**Your task:** Would you repeat the whole listing exactly, pictures excluded?

**Record excerpts:**
= Beginning of Section =

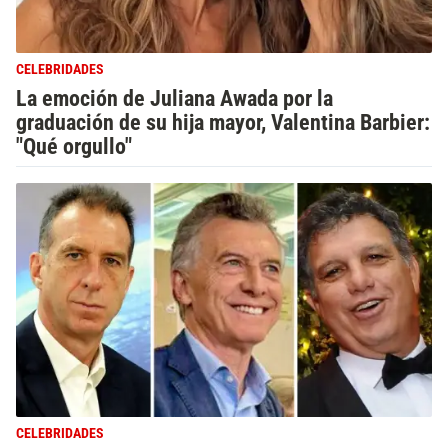
CELEBRIDADES
La emoción de Juliana Awada por la
graduación de su hija mayor, Valentina Barbier:
"Qué orgullo"
CELEBRIDADES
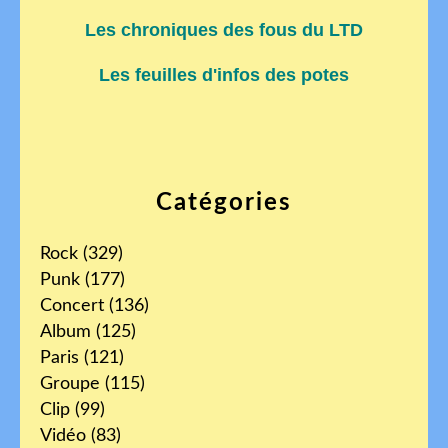
Les chroniques des fous du LTD
Les feuilles d'infos des potes
Catégories
Rock
(329)
Punk
(177)
Concert
(136)
Album
(125)
Paris
(121)
Groupe
(115)
Clip
(99)
Vidéo
(83)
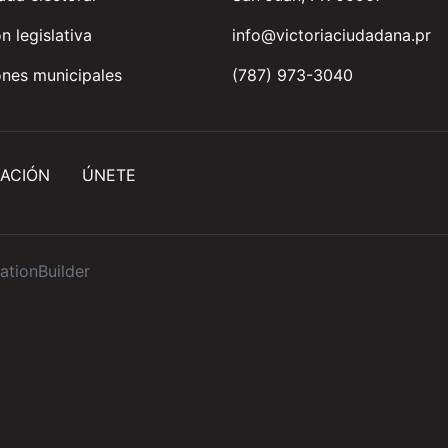
n legislativa
info@victoriaciudadana.pr
nes municipales
(787) 973-3040
ACIÓN
ÚNETE
ationBuilder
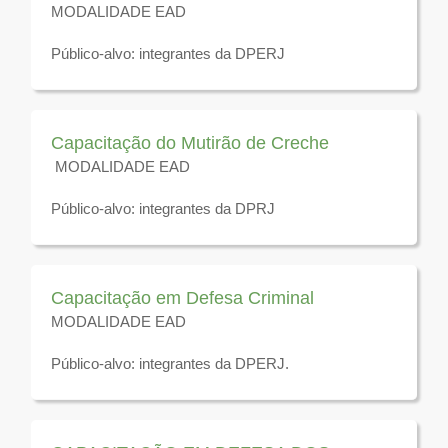
MODALIDADE EAD
Público-alvo: integrantes da DPERJ
Disponível para visualização até 31 de dezembro de
2026
Capacitação do Mutirão de Creche
MODALIDADE EAD
Público-alvo: integrantes da DPRJ
Disponível para visualização até 31 de dezembro de
2026
Capacitação em Defesa Criminal
MODALIDADE EAD
Público-alvo: integrantes da DPERJ.
Disponível para visualização até 31 de dezembro de
2026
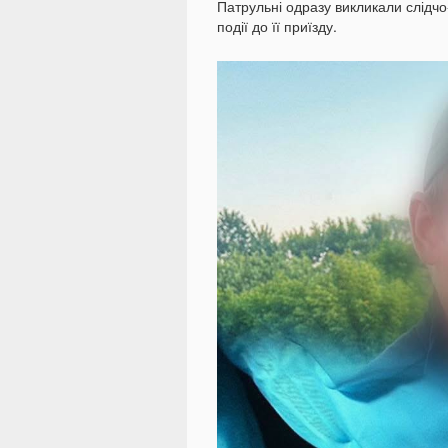
Патрульні одразу викликали слідчо
події до її приїзду.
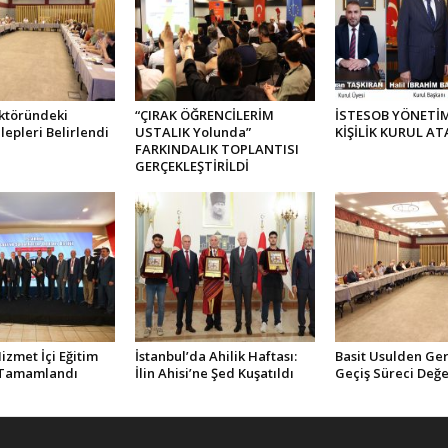
ktöründeki
“ÇIRAK ÖĞRENCİLERİM
İSTESOB YÖNETİM
lepleri Belirlendi
USTALIK Yolunda”
KİŞİLİK KURUL AT
FARKINDALIK TOPLANTISI
GERÇEKLEŞTİRİLDİ
zmet İçi Eğitim
İstanbul’da Ahilik Haftası:
Basit Usulden Ge
 Tamamlandı
İlin Ahisi’ne Şed Kuşatıldı
Geçiş Süreci Değe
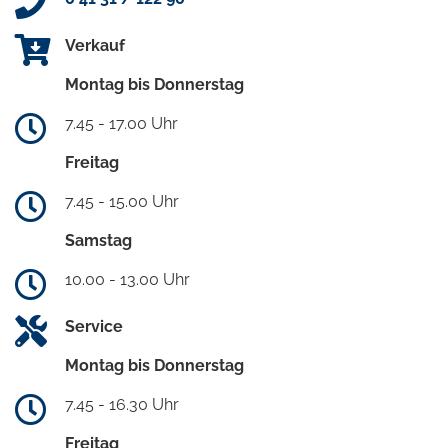
Verkauf
Montag bis Donnerstag
7.45 - 17.00 Uhr
Freitag
7.45 - 15.00 Uhr
Samstag
10.00 - 13.00 Uhr
Service
Montag bis Donnerstag
7.45 - 16.30 Uhr
Freitag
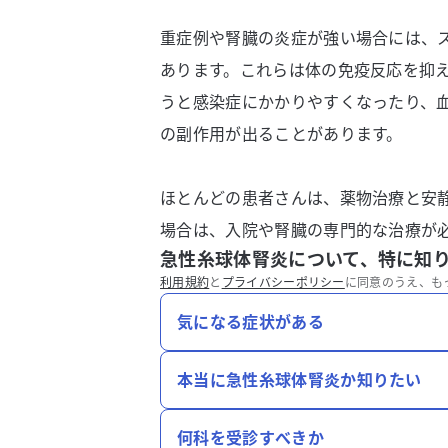
重症例や腎臓の炎症が強い場合には、
あります。これらは体の免疫反応を抑
うと感染症にかかりやすくなったり、
の副作用が出ることがあります。
ほとんどの患者さんは、薬物治療と安
場合は、入院や腎臓の専門的な治療が
急性糸球体腎炎について、特に知
利用規約
と
プライバシーポリシー
に同意のうえ、も
気になる症状がある
本当に急性糸球体腎炎か知りたい
何科を受診すべきか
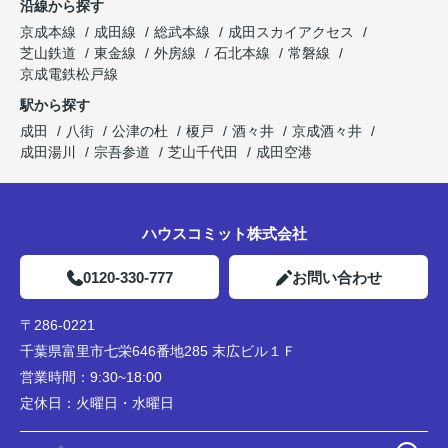
沿線から探す
京成本線
成田線
総武本線
成田スカイアクセス
芝山鉄道
東金線
外房線
石北本線
常磐線
京成電鉄松戸線
駅から探す
成田
八街
公津の杜
榎戸
酒々井
京成酒々井
成田湯川
宗吾参道
芝山千代田
成田空港
ハウスコミット株式会社
0120-330-777
お問い合わせ
〒286-0221
千葉県富里市七栄646番地285 末広ビル１Ｆ
営業時間：
9:30~18:00
定休日：
火曜日・水曜日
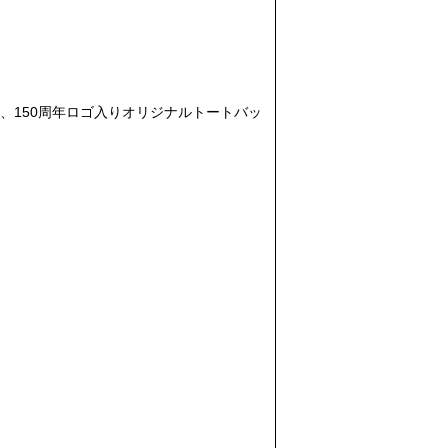
、150周年ロゴ入りオリジナルトートバッ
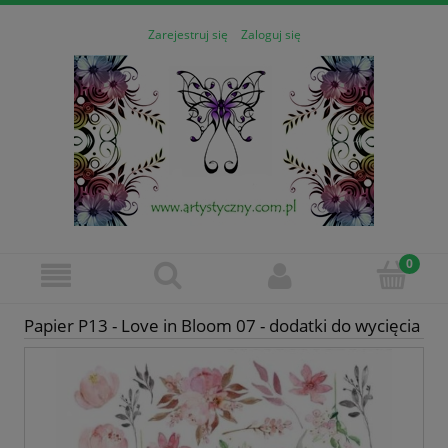
Zarejestruj się
Zaloguj się
Papier P13 - Love in Bloom 07 - dodatki do wycięcia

= End of Section =

**Answer to the problem:**
CELEBRIDADES
La emoción de Juliana Awada por la
graduación de su hija mayor, Valentina Barbier:
"Qué orgullo"
CELEBRIDADES
Les chroniques des fous du LTD
Les feuilles d'infos des potes
Catégories
Rock
(329)
Punk
(177)
Concert
(136)
Album
(125)
Paris
(121)
Groupe
(115)
Clip
(99)
Vidéo
(83)
n legislativa
info@victoriaciudadana.pr
nes municipales
(787) 973-3040
ACIÓN
ÚNETE
ationBuilder
MODALIDADE EAD
Público-alvo: integrantes da DPERJ
Disponível para visualização até 31 de dezembro de
2026
Capacitação do Mutirão de Creche
MODALIDADE EAD
Público-alvo: integrantes da DPRJ
Disponível para visualização até 31 de dezembro de
2026
Capacitação em Defesa Criminal
MODALIDADE EAD
Público-alvo: integrantes da DPERJ.
Disponível para visualização até 31 de dezembro de
2026
Патрульні одразу викликали слідчо
події до її приїзду.
ktöründeki
“ÇIRAK ÖĞRENCİLERİM
İSTESOB YÖNETİM
lepleri Belirlendi
USTALIK Yolunda”
KİŞİLİK KURUL AT
FARKINDALIK TOPLANTISI
GERÇEKLEŞTİRİLDİ
zmet İçi Eğitim
İstanbul’da Ahilik Haftası:
Basit Usulden Ge
 Tamamlandı
İlin Ahisi’ne Şed Kuşatıldı
Geçiş Süreci Değe
Verkauf
Montag bis Donnerstag
7.45 - 17.00 Uhr
Freitag
7.45 - 15.00 Uhr
Samstag
10.00 - 13.00 Uhr
Service
Montag bis Donnerstag
7.45 - 16.30 Uhr
Freitag
重症例や腎臓の炎症が強い場合には、
あります。これらは体の免疫反応を抑
うと感染症にかかりやすくなったり、
の副作用が出ることがあります。
ほとんどの患者さんは、薬物治療と安
場合は、入院や腎臓の専門的な治療が
急性糸球体腎炎について、特に知
利用規約
と
プライバシーポリシー
に同意のうえ、も
気になる症状がある
本当に急性糸球体腎炎か知りたい
何科を受診すべきか
沿線から探す
京成本線
成田線
総武本線
成田スカイアクセス
芝山鉄道
東金線
外房線
石北本線
常磐線
京成電鉄松戸線
駅から探す
成田
八街
公津の杜
榎戸
酒々井
京成酒々井
成田湯川
宗吾参道
芝山千代田
成田空港
ハウスコミット株式会社
0120-330-777
お問い合わせ
〒286-0221
千葉県富里市七栄646番地285 末広ビル１Ｆ
営業時間：
9:30~18:00
定休日：
火曜日・水曜日
、150周年ロゴ入りオリジナルトートバッ
Zarejestruj się
Zaloguj się
Papier P13 - Love in Bloom 07 - dodatki do wycięcia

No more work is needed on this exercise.